Mariposas Nocturnas: moths of Central and South America: a study in beauty and diversity was Charcoal Book Club’s photobook of the month for April, 2019. Once again—and it’s done it many times before and since, and hopefully for many months to come—Charcoal sent me something I wouldn’t have acquired on my own, and am happy enough to have it in my collection. Interestingly, it’s a sort forms the beginnings of a collection and has led me to recategorize one of the old books in my collection.
After finally getting the chance to photograph around the Nevada Test Site and falling into a depression over the sorts of things we humans like to do to one another, what we like to spend our money on, the destruction we gleefully cause, Emmet Gowin cast about for something beautiful to focus his camera(s) on. What did he find? Well, Mariposas Nocturnas, that is, butterflies of the night, that is, moths in the rainforest of northern Panama.
Gowin managed to get himself attached to the Smithsonian Tropical Research Institute, working with scientists and naturalists, and spent a few years figuring out how to photograph the moths. He initially produced 5 grids of 25 different moths, for use as poster advertisements for the STRI, and secured a long term arrangement with the STRI by writing up a proposal to create an additional 95 of these grids, that is, to photograph 2500 unique species of moths, and create 100 of these grid poster things.
There’s no indication that he made it that far. Maybe he did. His lovely afterword doesn’t mention a total count, and does indicate that there is some duplication in the 51 grids included in Mariposas Nocturnas (25 images * 51 grids = a max of 1275 unique moths), but is silent on the actual totals.
The STRI project ended in 2010, when the Panamanian State closed the mine and area where Gowin worked to any and all tourism and foreign research. Perhaps that’s why the count is off? Who knows, and why am I hung up on the count?
Why? Well, many years ago, an aunt and uncle moved out of their modest home in the Dallas suburbs and into a small cabin on a remote mountaintop in northwest Arkansas. They were forced to downsize considerably, and my mom stored a bookshelf and a bunch of books that had belonged to a relative of my uncle (I don’t recall the specifics). When he, my uncle, passed away, I snagged a few of the books before they went wherever they went, and I managed to hold onto a few of them, including a copy of a 1936 catalog of butterfly pictures, Splendeur des Papillons, with text by Colette. (Yes, that Colette.)
Despite differences in size, production and reproduction quality, and the like, Mariposas Nocturnas and Splendeur des Papillons are quite similar: they both show the beauty of Mariposas (one the daytime, butterfly variety; the other, the nighttime, moth variety); they both have some sort of utility to specialists, perhaps, but are mostly pointed towards the popular imagination; they both have introductions by famous authors (Colette and Terry Tempest Williams).
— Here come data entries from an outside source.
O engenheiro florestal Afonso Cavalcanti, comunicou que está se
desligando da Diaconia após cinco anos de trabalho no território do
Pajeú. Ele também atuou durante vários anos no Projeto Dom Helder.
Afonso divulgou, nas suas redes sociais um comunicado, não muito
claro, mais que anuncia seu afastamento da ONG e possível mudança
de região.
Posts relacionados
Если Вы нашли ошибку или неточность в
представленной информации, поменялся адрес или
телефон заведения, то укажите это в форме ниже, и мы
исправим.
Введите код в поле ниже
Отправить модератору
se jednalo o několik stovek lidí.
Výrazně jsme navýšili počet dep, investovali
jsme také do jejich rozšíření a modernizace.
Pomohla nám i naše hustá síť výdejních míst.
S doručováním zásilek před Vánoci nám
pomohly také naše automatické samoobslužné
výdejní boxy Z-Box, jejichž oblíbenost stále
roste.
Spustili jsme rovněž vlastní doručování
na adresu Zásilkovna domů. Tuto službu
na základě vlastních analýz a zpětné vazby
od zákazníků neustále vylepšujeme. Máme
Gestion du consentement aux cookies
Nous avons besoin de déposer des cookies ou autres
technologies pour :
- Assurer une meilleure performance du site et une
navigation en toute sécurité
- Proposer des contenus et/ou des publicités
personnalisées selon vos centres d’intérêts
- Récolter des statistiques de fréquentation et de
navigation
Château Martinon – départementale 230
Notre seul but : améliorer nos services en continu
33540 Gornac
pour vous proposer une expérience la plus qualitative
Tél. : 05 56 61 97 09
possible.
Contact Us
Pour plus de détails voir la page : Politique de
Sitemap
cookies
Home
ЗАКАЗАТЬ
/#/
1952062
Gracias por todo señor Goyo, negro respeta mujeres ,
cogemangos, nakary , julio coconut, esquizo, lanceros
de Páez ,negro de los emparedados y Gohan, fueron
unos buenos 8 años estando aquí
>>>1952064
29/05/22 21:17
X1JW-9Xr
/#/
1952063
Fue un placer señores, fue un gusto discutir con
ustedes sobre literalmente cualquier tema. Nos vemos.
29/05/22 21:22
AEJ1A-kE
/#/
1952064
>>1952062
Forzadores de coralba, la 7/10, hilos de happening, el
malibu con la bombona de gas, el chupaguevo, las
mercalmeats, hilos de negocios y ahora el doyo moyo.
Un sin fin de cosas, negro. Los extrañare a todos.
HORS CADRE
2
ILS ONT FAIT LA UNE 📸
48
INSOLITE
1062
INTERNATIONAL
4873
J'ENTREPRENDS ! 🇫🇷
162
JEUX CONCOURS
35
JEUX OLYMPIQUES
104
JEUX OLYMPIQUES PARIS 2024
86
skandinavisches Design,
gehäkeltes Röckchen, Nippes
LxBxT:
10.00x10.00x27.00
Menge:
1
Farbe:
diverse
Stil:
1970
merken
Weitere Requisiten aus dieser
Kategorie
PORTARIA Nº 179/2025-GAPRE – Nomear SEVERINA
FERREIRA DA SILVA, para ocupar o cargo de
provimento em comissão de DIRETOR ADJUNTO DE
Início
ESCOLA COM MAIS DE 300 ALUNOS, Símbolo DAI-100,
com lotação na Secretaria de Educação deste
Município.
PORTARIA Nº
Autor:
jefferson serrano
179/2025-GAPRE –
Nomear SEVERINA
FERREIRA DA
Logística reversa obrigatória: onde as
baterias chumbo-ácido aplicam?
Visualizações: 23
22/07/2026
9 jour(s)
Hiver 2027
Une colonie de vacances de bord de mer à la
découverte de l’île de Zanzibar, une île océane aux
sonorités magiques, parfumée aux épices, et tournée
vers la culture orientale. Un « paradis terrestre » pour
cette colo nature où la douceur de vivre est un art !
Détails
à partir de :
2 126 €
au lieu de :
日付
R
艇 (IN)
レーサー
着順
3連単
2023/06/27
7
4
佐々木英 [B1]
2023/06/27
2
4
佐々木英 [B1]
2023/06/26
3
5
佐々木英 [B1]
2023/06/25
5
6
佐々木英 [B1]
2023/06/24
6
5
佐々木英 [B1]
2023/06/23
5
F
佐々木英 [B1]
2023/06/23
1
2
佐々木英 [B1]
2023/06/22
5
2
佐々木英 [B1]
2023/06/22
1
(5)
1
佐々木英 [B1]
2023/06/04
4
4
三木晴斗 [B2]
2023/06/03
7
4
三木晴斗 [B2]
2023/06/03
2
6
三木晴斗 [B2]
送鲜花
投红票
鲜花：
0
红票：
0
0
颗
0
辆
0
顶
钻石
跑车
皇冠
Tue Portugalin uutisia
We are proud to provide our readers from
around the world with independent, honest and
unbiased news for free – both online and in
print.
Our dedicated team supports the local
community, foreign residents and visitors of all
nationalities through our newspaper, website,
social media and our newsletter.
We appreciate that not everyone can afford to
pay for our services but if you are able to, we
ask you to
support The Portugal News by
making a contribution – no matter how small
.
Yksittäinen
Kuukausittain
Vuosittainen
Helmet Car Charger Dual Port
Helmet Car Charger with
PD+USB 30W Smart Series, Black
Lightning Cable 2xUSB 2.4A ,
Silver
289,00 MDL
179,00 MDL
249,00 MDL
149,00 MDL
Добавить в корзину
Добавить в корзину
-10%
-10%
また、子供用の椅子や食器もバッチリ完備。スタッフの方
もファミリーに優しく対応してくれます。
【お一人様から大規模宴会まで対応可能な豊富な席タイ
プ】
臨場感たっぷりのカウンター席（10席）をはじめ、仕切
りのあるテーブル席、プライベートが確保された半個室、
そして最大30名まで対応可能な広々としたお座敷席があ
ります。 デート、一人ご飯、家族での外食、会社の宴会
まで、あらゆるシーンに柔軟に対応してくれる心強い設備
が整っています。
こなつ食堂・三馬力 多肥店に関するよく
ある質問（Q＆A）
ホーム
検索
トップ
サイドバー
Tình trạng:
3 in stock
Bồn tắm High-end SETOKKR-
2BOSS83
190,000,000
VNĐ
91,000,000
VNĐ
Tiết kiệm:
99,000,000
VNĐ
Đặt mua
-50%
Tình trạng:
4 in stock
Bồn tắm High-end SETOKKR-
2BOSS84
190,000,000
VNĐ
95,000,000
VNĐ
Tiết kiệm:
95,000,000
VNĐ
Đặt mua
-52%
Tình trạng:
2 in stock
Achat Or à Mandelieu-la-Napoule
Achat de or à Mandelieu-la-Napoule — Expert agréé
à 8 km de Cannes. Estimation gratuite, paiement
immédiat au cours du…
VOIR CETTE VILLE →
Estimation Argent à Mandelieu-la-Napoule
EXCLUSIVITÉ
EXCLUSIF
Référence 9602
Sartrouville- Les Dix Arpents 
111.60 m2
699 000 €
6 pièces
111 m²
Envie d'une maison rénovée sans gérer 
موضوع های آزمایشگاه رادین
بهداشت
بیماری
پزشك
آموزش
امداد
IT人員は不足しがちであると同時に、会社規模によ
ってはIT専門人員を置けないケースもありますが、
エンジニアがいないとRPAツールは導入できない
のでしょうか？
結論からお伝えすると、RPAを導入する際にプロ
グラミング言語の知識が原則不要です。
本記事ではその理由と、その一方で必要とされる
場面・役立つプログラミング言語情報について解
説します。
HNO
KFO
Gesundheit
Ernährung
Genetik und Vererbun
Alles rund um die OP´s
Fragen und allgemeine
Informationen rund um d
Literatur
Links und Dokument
If I read French better, I bet Colette’s text would give Tempest Williams’ excellent writing a run for its money. Mariposas Nocturnas is laid out in a way that makes finding the Latin names somewhat easier (in Splendeur… they’re all grouped on one page early on), perhaps making it easier for specialists, though the size of the book, and size of the individual images in each grid, would make it impractical for field work; Splendeur des Papillons is too old and fragile, and was really something for a gift shop more than anything, and my copy is at least 70 years old,* so the “useful for field work” benchmark is moot.
There are some crucial differences, of course, some more critical than others. First up: most all of Gowin’s subjects were living, if a bit stunned or slowed; the butterflies in Splendeur… are all dead, on loan from some lepidopterist’s collection. So Gowin’s photographs have a vitality and and variety that the photographs of pinned specimens just can’t. But, then, the sheer size of the reproductions in the Splendeur… catalog beat the rather tiny reproductions in Gowin’s grids. Then, there are Gowin’s backgrounds: leaves, bits of painted wood, twigs, give way rather early on to large scans of old master paintings, images from a book of Civil War injuries, children’s drawing, and other sorts of images that Gowin felt drawn to. These provide an additional bit of interest that the grey/green fabric bits in Splendeur… don’t really have, and without distracting from the beauty or interest of the moths themselves.
One further difference that I just realized: Splendeur des Papillons is a slim book about the beauty of butterflies, and it contains single images of 2-5 butterflies, printed not-quite full bleed; Mariposas Nocturnas is a collection of 51 posters that Gowin made to advertise the work at the Smithsonian Tropical Research Institute…
I mean, sure, there are 1275 images of nearly that many unique species of Panamanian Moths, all made by Emmet Gowin using all of his training and understanding. But these photographs were then arranged in grids that work on their own, not as groups of images, but as works in themselves, and it’s these works that we have in Mariposas Nocturnas, or maybe, at best, both of these that the book presents.
These grids, like the tiny images that make them up, and well designed, if a bit hard to view. Where the moth pictures are sorta too small to really study, and my eye is easily pulled from image to image, the grid is hard to see as a unified whole. I mean, I can sorta cross my eyes and appreciate the layout, but if I focus, the various little moth pictures tug my eye this way and that, much like a moth (or butterfly) flits around, and it’s this idea that makes the book work for me…
Concept | |
Content | |
Design |
It’s an interesting book, and one that, with its orange dust jacket, will make a great addition to my bookshelves, and overall, I rate it a good-enough 3.5 stars.
Mariposas Nocturnas is available direct from the Princeton University Press and from the secondary market. You can also readily find Splendeur des Papillons with a little bit of work (bookfinder can’t seem to see it on eBay or Abe or Amazon), and for about the same price as used copies of Mariposas Nocturnas. Not bad for a 70-90 year old trade book, really.